Despite advancements in model capabilities, combining complex reasoning with structured output generation remains a significant challenge. A nice quote from OpenAI’s release post hints at this problem, and provides some additional guidance:

“Structured Outputs doesn’t prevent all kinds of model mistakes. For example, the model may still make mistakes within the values of the JSON object (e.g., getting a step wrong in a mathematical equation). If developers find mistakes, we recommend providing examples in the system instructions or splitting tasks into simpler subtasks.”

This motivates our next question: How can we reliably overcome these reasoning and output structuring challenges?

The Solution: A Multi-Step Pipeline Built with Instill Core

Given the difficulties observed across all frameworks, a more robust approach is needed. Instead of attempting to solve the reasoning and structuring tasks simultaneously, we can use Instill Core to build a multi-step pipeline that divides these into two distinct stages:

Reasoning Step: In the first step, the LLM is tasked solely with solving the reasoning problem without any constraints on the output format. This allows the model to leverage its full reasoning capabilities without being hindered by strict formatting requirements.
Structuring Step: In the second step, the unstructured output from the reasoning step is passed to a component that focuses exclusively on structuring the data into the required format.

Figure 1: A multi-step pipeline built with Instill Core.
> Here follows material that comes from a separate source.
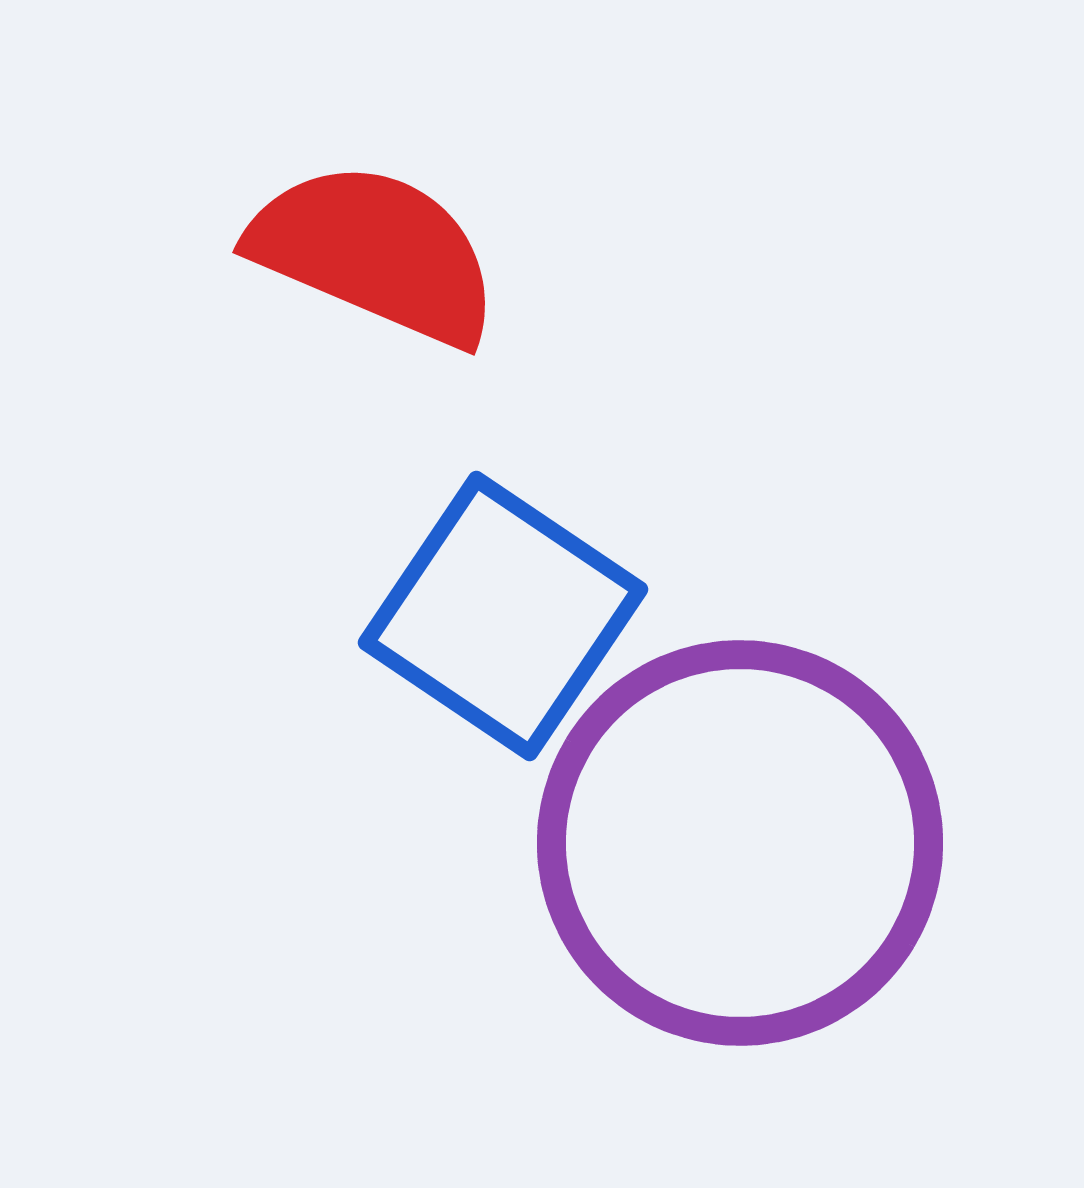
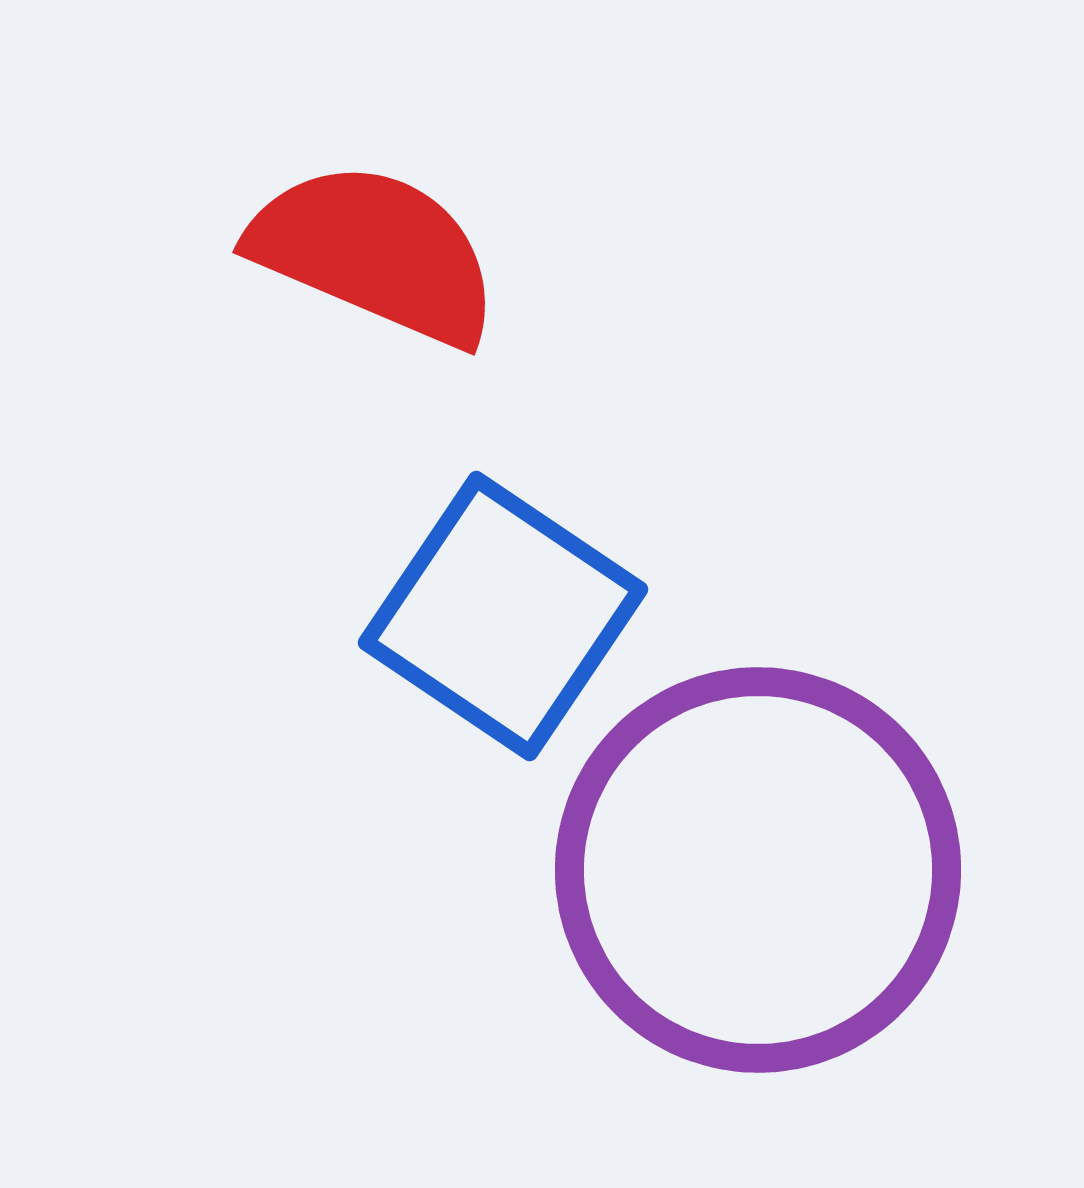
purple circle: moved 18 px right, 27 px down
This approach ensures that the system is able to adhere to the specified data model, whilst also enabling the reasoning LLM to solve complex tasks, unencumbered by format constraints. The full results of the benchmarking experiment are shown in the Figure below:

Benchmarking experiment results comparing Multi-Step Instill Core, OpenAI,
Instructor, Marvin, BAML, TypeChat, and LangChain on reasoning and structured
output generation. — Figure 2: Benchmarking experiment results comparing Multi-Step Instill Core, OpenAI, Instructor, Marvin, BAML, TypeChat, and LangChain on reasoning and structured output generation.

As can be seen, the multi-step pipeline was able to consistently achieve both correct reasoning and structured output where other techniques failed.

Despite requiring two LLM inferences, it is worth noting that the cost of this multi-step pipeline approach will likely still be less than many of the structuring output tools that have been considered, as these often rely on making repeat API calls with modified prompts until the output can be successfully parsed into the required data model.

Try It Yourself

Conclusion

The article underscores the complexity of generating structured outputs from LLMs, particularly when reasoning tasks are involved. The new Structured Outputs in the API feature from OpenAI is a significant advancement, but it’s not a silver bullet. As our results show, even the most advanced models and techniques can falter under strict output format constraints.

The multi-step approach built with Instill Core provides a practical solution to these challenges. By isolating the reasoning process from the structuring process, it allows LLMs to perform complex tasks without sacrificing accuracy or output quality. For businesses and developers looking to harness the full potential of LLMs in applications requiring structured data, this approach offers a reliable and cost-effective path forward.